Boehner illustrates this point with a story about when, in 2008, Representative Henry Waxman ousted the powerful and much-feared chairman of the Committee on Energy and Commerce, John Dingell, thanks in large part to Pelosi’s work behind the scenes. She had “gutted Big John Dingle like a halibut she found floating around the San Francisco Bay, then calmly sat back and had a cup of coffee,” Boehner says.
If Pelosi has a flaw, according to Boehner, it’s that she speaks too often on the House floor and can be long-winded.
Mark Meadows literally got down on his knees in Boehner’s office
Following a failed attempt to overthrow Boehner as Speaker in 2015, Representative Mark Meadows — a Freedom Caucus founder who would later serve as President Trump’s chief of staff — came to Boehner’s office and got on his knees to beg for forgiveness.
“I hadn’t expected to see a grown man huddled on the rug at my feet,” Boehner says. “So I did the only thing that came to mind. I took a long, slow drag of my Camel cigarette.
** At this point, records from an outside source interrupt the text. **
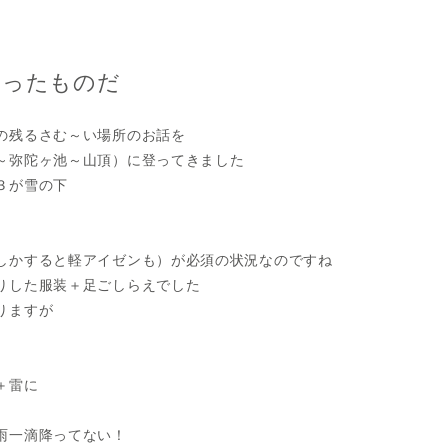
困ったものだ
の残るさむ～い場所のお話を
～弥陀ヶ池～山頂）に登ってきました
３が雪の下
しかすると軽アイゼンも）が必須の状況なのですね
りした服装＋足ごしらえでした
なりますが
雨＋雷に
雨一滴降ってない！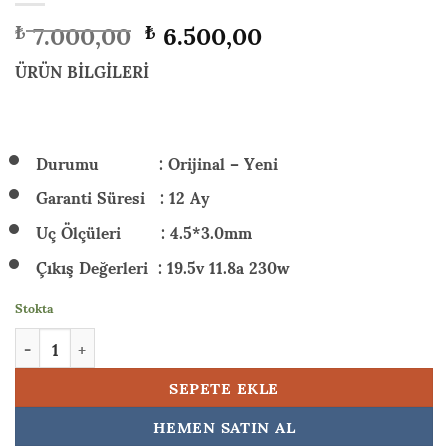
Orijinal
Şu
7.000,00
6.500,00
₺
₺
fiyat:
andaki
₺ 7.000,00.
fiyat:
ÜRÜN BİLGİLERİ
₺ 6.500,00.
Durumu : Orijinal – Yeni
Garanti Süresi : 12 Ay
Uç Ölçüleri : 4.5*3.0mm
Çıkış Değerleri : 19.5v 11.8a 230w
Stokta
HP Victus Gaming 16-r0065nt (W8B5Y3EA17) 230w Orijinal Lapto
SEPETE EKLE
HEMEN SATIN AL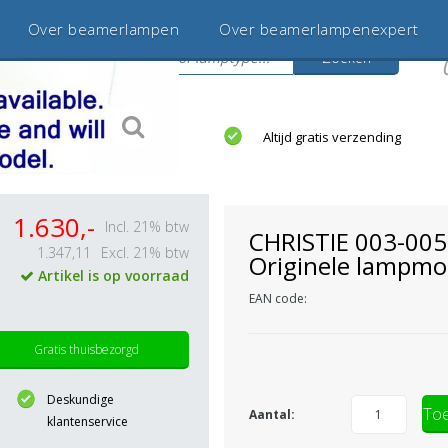
Over beamerlampen
Over beamerlampenexpert
Zoeken
s
jaar betrouwbaar en ervaren
Altijd gratis verzending
1.630,-
Incl. 21% btw
CHRISTIE 003-00
1.347,11
Excl. 21% btw
Originele lampmo
Artikel is op voorraad
EAN code:
Gratis thuisbezorgd
Deskundige
Toe
Aantal:
klantenservice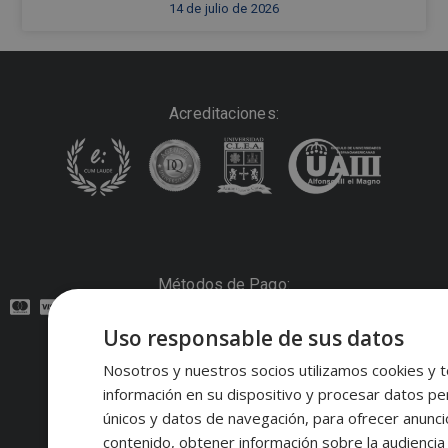
14 de julio de 2026
Acreditaciones:
Métodos de Pago:
Uso responsable de sus datos
Contacto:
Nosotros y nuestros socios utilizamos cookies y t
información en su dispositivo y procesar datos pe
Síguenos:
únicos y datos de navegación, para ofrecer anunci
contenido, obtener información sobre la audiencia 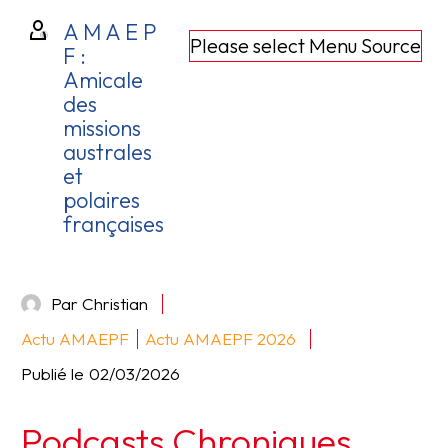
A M A E P
Please select Menu Source
F :
Amicale
des
missions
australes
et
polaires
françaises
Par Christian
Actu AMAEPF
Actu AMAEPF 2026
Publié le
02/03/2026
Podcasts Chroniques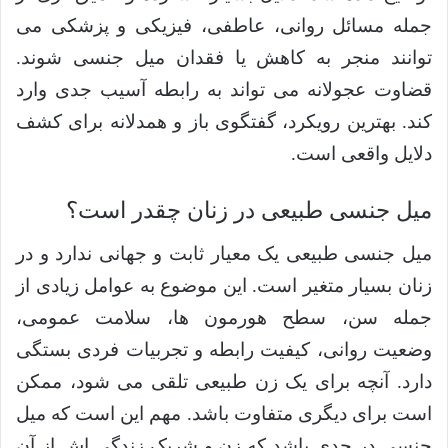
جمله مسائل روانی، عاطفی، فیزیکی و پزشکی می
توانند منجر به کاهش یا فقدان میل جنسی شوند.
قضاوت عجولانه می تواند به رابطه آسیب جدی وارد
کند. بهترین رویکرد، گفتگوی باز و همدلانه برای کشف
دلایل واقعی است.
میل جنسی طبیعی در زنان چقدر است؟
میل جنسی طبیعی یک معیار ثابت و جهانی ندارد و در
زنان بسیار متغیر است. این موضوع به عوامل زیادی از
جمله سن، سطح هورمون ها، سلامت عمومی،
وضعیت روانی، کیفیت رابطه و تجربیات فردی بستگی
دارد. آنچه برای یک زن طبیعی تلقی می شود، ممکن
است برای دیگری متفاوت باشد. مهم این است که میل
جنسی در حدی باشد که زن و شریک زندگی اش از آن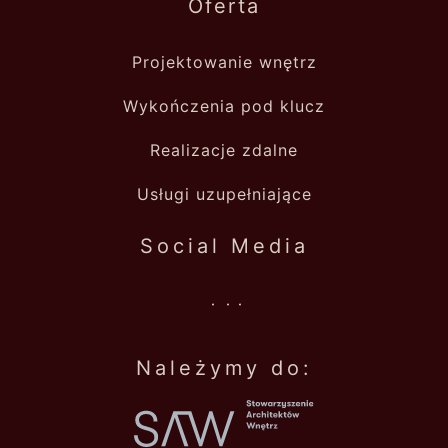
Oferta
Projektowanie wnętrz
Wykończenia pod klucz
Realizacje zdalne
Usługi uzupełniające
Social Media
.
.
.
Należymy do: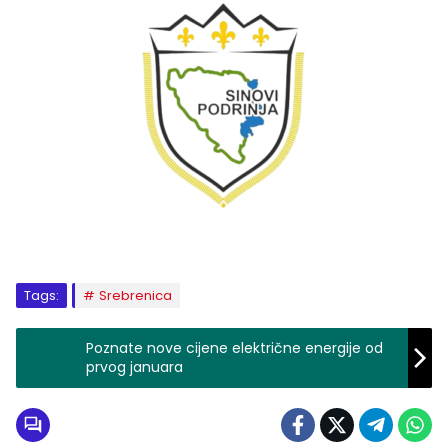
Tags:
Srebrenica
Poznate nove cijene električne energije od
prvog januara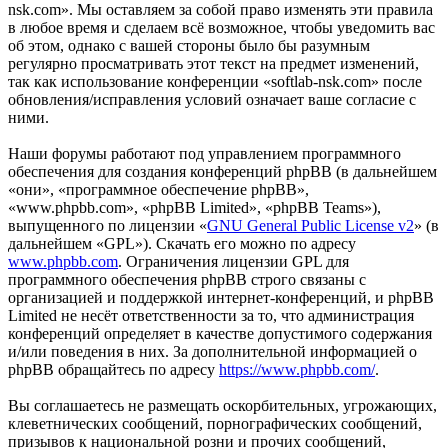
nsk.com». Мы оставляем за собой право изменять эти правила
в любое время и сделаем всё возможное, чтобы уведомить вас
об этом, однако с вашей стороны было бы разумным
регулярно просматривать этот текст на предмет изменений,
так как использование конференции «softlab-nsk.com» после
обновления/исправления условий означает ваше согласие с
ними.
Наши форумы работают под управлением программного
обеспечения для создания конференций phpBB (в дальнейшем
«они», «программное обеспечение phpBB»,
«www.phpbb.com», «phpBB Limited», «phpBB Teams»),
выпущенного по лицензии «
GNU General Public License v2
» (в
дальнейшем «GPL»). Скачать его можно по адресу
www.phpbb.com
. Ограничения лицензии GPL для
программного обеспечения phpBB строго связаны с
организацией и поддержкой интернет-конференций, и phpBB
Limited не несёт ответственности за то, что администрация
конференций определяет в качестве допустимого содержания
и/или поведения в них. За дополнительной информацией о
phpBB обращайтесь по адресу
https://www.phpbb.com/
.
Вы соглашаетесь не размещать оскорбительных, угрожающих,
клеветнических сообщений, порнографических сообщений,
призывов к национальной розни и прочих сообщений,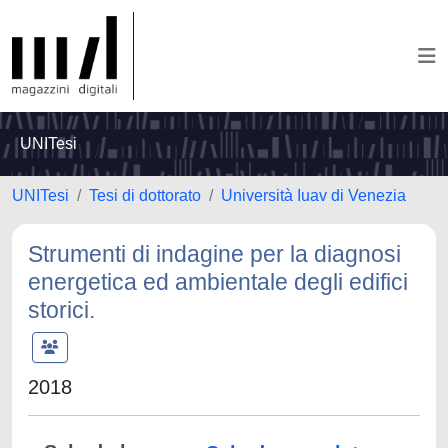
UNITesi
UNITesi
Tesi di dottorato
Università Iuav di Venezia
Strumenti di indagine per la diagnosi
energetica ed ambientale degli edifici
storici.
2018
Let the tension hang there a little, you know?”
While Boehner eventually gave Meadows a pass, he adds, “I knew he was carrying a backpack full of knives and sooner or later he’d try to cut me again with them.”
Boehner regrets supporting Clinton’s impeachment
Boehner says Bill Clinton was a fantastic talker, though he could be too slick for his own good. “He could steal your watch right in front of you and you’d be grateful when he told you the time,” Boehner writes.
He says he regrets voting for Clinton’s impeachment in 1998 and wishes he had fought against it. “Lying about an affair to save yourself from embarrassment isn’t the same as lying about an issue of national security,” he explains.
Boehner found Obama “too cool for school”
Boehner describes the former president as arrogant, “lecturing, and haughty,” but also says that “at the negotiating table Obama was the coolest customer God ever put on this earth.” In a bit of revisionist history, Boehner insists that Republicans were willing to work with Obama on his stimulus bill, despite the fact that Senate Majority Leader Mitch McConnell famously declared that his top priority was to make Obama “a one-term president,” and that Boehner himself said of Obama’s agenda, “We’re going to do everything — and I mean everything we can do — to kill it, stop it, slow it down, whatever we can.”
He really, really can’t stand Ted Cruz
It’s no secret that Ted Cruz is pretty much universally loathed. (Boehner writes, “Even Mitch McConnell hated Ted Cruz with a passion I didn’t know Mitch had in him.”) Boehner says of Cruz, “There is nothing more dangerous than a reckless asshole who thinks he is smarter than everyone else.” Boehner’s main beef with Cruz was his “dumbass idea,” in November 2013, to tie a Republican vote to raise the debt ceiling to killing Obamacare, which eventually led to a government shutdown. In Boehner’s telling, he didn’t support the plan but felt like he was outnumbered by his caucus, so he went along with it publicly.
Boehner apparently recorded the On the House audiobook with a glass of wine in hand and went off script more than once. If you do spring for the audiobook, you can hear Boehner add, at the end of his ruminations on freedom: “P.S. Ted Cruz, go fuck yourself.”